The Thesis
Traditional quant excels at structured data — correlations, volatility, mean reversion. But markets increasingly move on narrative. A single policy shift. A change in AI sentiment. A geopolitical escalation.
That signal lives in language, not spreadsheets. LLMs can process it. Quant models structurally cannot.
In a traditional quant fund, math generates the signals and humans manage the risk. Solomon flips the stack. The AI is the edge. The quant layer serves as guardrails, not signal generators.
This mirrors how the best discretionary macro funds operate: deep contextual reasoning about the world, constrained by systematic risk management. Solomon automates the reasoning layer while keeping the risk layer deterministic and auditable.
The Council
A single LLM prompt produces a single opinion. Solomon splits reasoning across multiple specialized agents with structural biases, creating adversarial tension that mirrors real fund governance.
A PM wants to buy. Risk wants to sell. The CIO decides within policy constraints. Except the seats are filled by AI, the constraints are enforced by deterministic code, and every decision is journaled.
Models are tiered by function, not thrown at the problem uniformly. Scouts use fast, cheap models. Reasoning agents use mid-tier. The veto seat gets the flagship. The most consequential decision gets the best brain.
The Math
The quant layer doesn't generate alpha. It prevents ruin. Every conviction the AI council produces passes through deterministic risk infrastructure before a single dollar moves.
Hard guardrails on conviction changes, position sizing, turnover, and cash reserves. The Fund Manager and Execution Strategist are pure deterministic code — no LLM can override the risk constraints. The math doesn't negotiate.
8 Themes
Solomon invests thematically, not ticker-by-ticker. Each theme carries a conviction score that determines capital allocation. Why thematic? Because that's where LLM reasoning adds value. Asking AI to predict a stock price is pointless. Asking it whether the AI infrastructure narrative is strengthening — that's worth asking.

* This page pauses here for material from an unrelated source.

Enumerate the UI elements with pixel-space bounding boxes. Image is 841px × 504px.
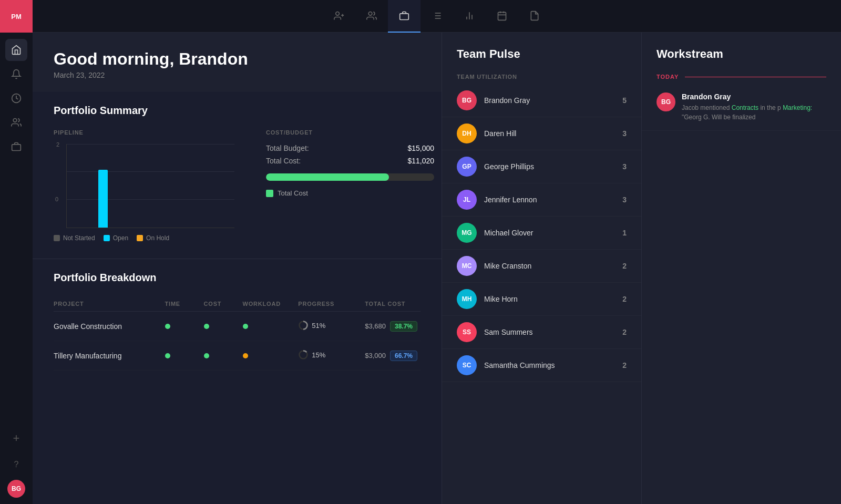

71 tickers across 8 themes. The AI council adjusts conviction each session. Higher conviction, more capital deployed.
The Battle
Two identical instances. Same architecture. Same themes. Same data. Same guardrails. Same prompts. The only variable is the LLM brain.
Models matched by function — flagship vs flagship on the veto seat, mid-tier vs mid-tier on reasoning, fast vs fast on data transforms. Each instance has its own paper trading account, its own decision journal, and its own rate limiter.
This isn't a benchmark on test questions. It's a benchmark on capital allocation. Separate accounts. Real market data. Side by side. The model family that demonstrates better reasoning over time earns the right to manage real capital.
The Loop
The weekly review is where it gets recursive. Inspired by Karpathy's autoresearch — an AI system analyzing its own performance to propose improvements.
Each council's flagship model reviews its own week of decisions. What worked. What didn't. Where the agents were systematically wrong. Not just outcome analysis — reasoning analysis.